ウォームギヤでは、ウォームの条数sとホイール歯数z_gにより回転数比はr=n_g/n_w=s/z_gとなる(大減速が容易)。遊星歯車系はキャリア・サン・リングの相対運動を扱うため、ウィリスの式で速度関係を整理する。例えば(ω_carr−ω_ring)/(ω_sun−ω_ring)=−z_sun/z_ringが基本形の一つであり、配置に応じてrが決まる。

減速比との関係

多くの減速機カタログは「減速比g」を採り、g=n_in/n_outで示す。一方で解析や制御では回転数比r=n_out/n_inが便利である。両者はg=1/rの関係にある。例として、入力1800rpm、出力600rpmならr=600/1800=1/3、g=3である。式の向きと単位(rpm, Hz)を混在させないことが肝要である。

測定と推定

回転数比はタコメータやエンコーダでn_inとn_outを同時計測するのが確実である。高速側は光学式、低速・高トルク側は磁気式や高分解能エンコーダが有効である。歯車列では歯数から静的に推定でき、ベルトではプーリ径と予想すべり率から推算する。試運転時に負荷を変えてrの安定度を確認すると良い。

設計指標と注意点

  • 回転数比が小さい(大減速)ほどトルクはT_out≈η·T_in/gで増大し、η(効率)の影響が顕著となる。
  • 複数段の合成では効率は積で効くため、段数を増やすほど損失が増える。
  • 共振回避のため、r設定により危険速度域(Hz)を外す設計が重要である。
  • ベルトは温度・張力で実効rが変動するため、テンショナで管理する。
  • 歯車は製造誤差やバックラッシュが速度脈動を生み、制御系に影響しうる。

例題

  1. モータ1800rpmが外接歯車対(z1=20,z2=60)を駆動する。

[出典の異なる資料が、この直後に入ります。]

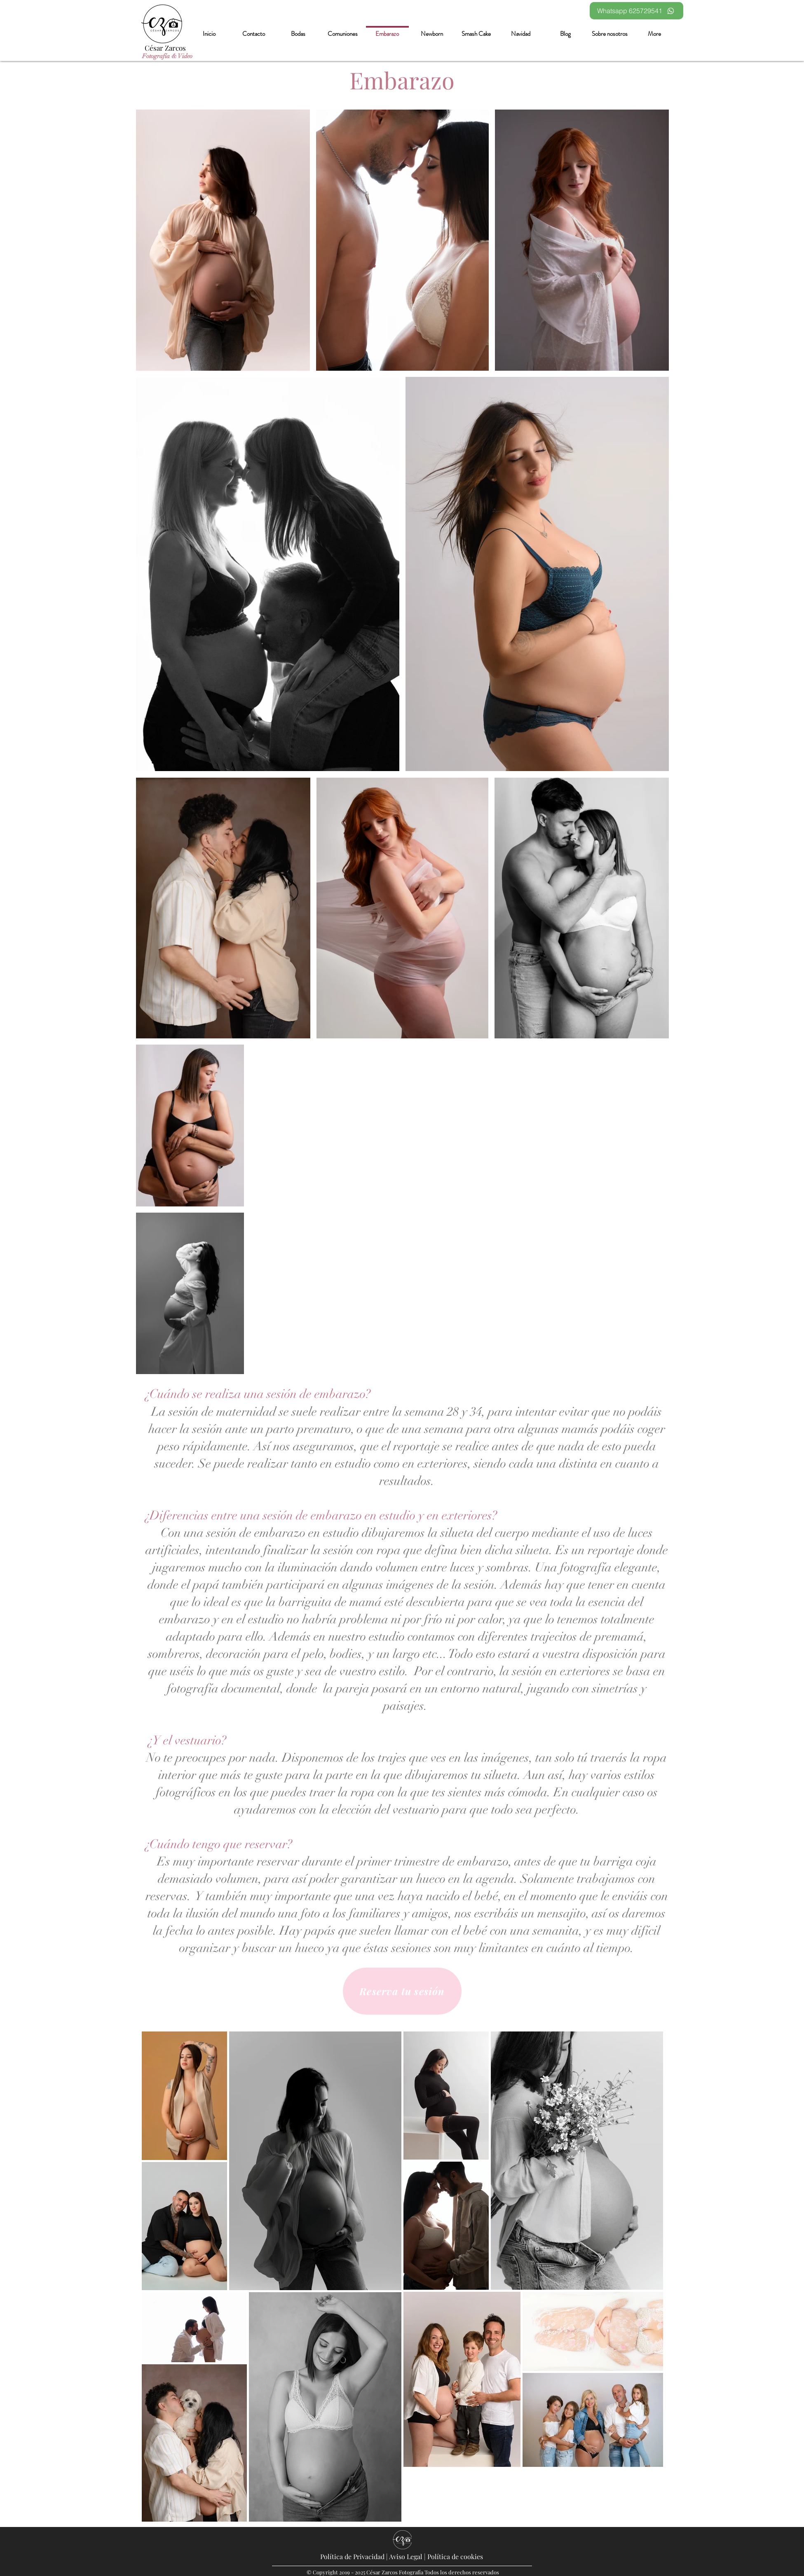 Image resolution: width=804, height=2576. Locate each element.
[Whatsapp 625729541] (636, 10)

|r|=20/60=1/3より出力は600rpm。
  2. さらに直径比d1/d2=1/2のベルト段を続けると、合成回転数比はr_total=(1/3)×(1/2)=1/6で、最終出力は300rpm。
  3. 減速比で表すとg_total=6、トルクはT_out≈η_total·6·T_in(η_totalは各段効率の積)。

よくある誤解

  • 歯車の「歯数比」と回転数比の向きを取り違える(外歯でrの符号が反転する点にも注意)。
  • ベルトで外径ではなく実効径を使わず誤差を生む。
  • rとgを混用し、制御パラメータ(速度指令やトルク換算)を誤設定する。

関連する規格・用語

  • JIS/ISOの歯車用語(基準歯直角・転位・バックラッシュ)と速度比の定義。
  • ベルト伝動(Vベルト、タイミングベルト)の設計指針とすべり許容。
  • エンコーダ仕様(PPR、分解能、最大応答周波数)による回転数比測定の精度管理。